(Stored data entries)
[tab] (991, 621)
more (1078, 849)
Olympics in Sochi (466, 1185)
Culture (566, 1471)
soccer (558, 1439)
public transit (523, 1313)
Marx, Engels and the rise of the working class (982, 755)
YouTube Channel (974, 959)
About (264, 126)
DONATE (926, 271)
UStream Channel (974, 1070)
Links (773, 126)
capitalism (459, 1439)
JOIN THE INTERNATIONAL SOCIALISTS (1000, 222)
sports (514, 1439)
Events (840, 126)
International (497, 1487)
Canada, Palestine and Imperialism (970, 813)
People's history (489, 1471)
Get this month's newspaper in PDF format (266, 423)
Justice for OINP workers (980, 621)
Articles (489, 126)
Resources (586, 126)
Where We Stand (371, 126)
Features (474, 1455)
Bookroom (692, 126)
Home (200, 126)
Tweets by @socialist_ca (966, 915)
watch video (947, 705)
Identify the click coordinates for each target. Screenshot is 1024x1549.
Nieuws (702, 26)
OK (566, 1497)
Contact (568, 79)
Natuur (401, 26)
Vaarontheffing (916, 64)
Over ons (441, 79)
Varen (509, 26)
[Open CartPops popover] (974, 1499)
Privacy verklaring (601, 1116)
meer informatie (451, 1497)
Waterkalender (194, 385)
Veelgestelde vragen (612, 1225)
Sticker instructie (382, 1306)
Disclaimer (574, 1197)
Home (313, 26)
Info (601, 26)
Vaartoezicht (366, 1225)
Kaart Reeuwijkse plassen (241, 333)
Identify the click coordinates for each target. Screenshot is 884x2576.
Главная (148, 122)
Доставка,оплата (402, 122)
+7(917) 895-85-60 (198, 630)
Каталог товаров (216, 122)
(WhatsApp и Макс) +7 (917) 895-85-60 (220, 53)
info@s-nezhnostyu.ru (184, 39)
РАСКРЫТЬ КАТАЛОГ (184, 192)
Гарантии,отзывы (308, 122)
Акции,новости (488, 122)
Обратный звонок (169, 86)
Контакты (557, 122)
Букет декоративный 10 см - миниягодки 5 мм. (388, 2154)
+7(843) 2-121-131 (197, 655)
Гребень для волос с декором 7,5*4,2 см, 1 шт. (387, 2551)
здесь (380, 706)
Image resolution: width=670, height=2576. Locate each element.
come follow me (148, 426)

- **Task goal**
The answer should hold only the lines from the start of the records above through the line containing "Info (601, 26)", each set down exactly.

- **Written solution**
[tab] (991, 621)
more (1078, 849)
Olympics in Sochi (466, 1185)
Culture (566, 1471)
soccer (558, 1439)
public transit (523, 1313)
Marx, Engels and the rise of the working class (982, 755)
YouTube Channel (974, 959)
About (264, 126)
DONATE (926, 271)
UStream Channel (974, 1070)
Links (773, 126)
capitalism (459, 1439)
JOIN THE INTERNATIONAL SOCIALISTS (1000, 222)
sports (514, 1439)
Events (840, 126)
International (497, 1487)
Canada, Palestine and Imperialism (970, 813)
People's history (489, 1471)
Get this month's newspaper in PDF format (266, 423)
Justice for OINP workers (980, 621)
Articles (489, 126)
Resources (586, 126)
Where We Stand (371, 126)
Features (474, 1455)
Bookroom (692, 126)
Home (200, 126)
Tweets by @socialist_ca (966, 915)
watch video (947, 705)
Identify the click coordinates for each target. Screenshot is 1024x1549.
Nieuws (702, 26)
OK (566, 1497)
Contact (568, 79)
Natuur (401, 26)
Vaarontheffing (916, 64)
Over ons (441, 79)
Varen (509, 26)
[Open CartPops popover] (974, 1499)
Privacy verklaring (601, 1116)
meer informatie (451, 1497)
Waterkalender (194, 385)
Veelgestelde vragen (612, 1225)
Sticker instructie (382, 1306)
Disclaimer (574, 1197)
Home (313, 26)
Info (601, 26)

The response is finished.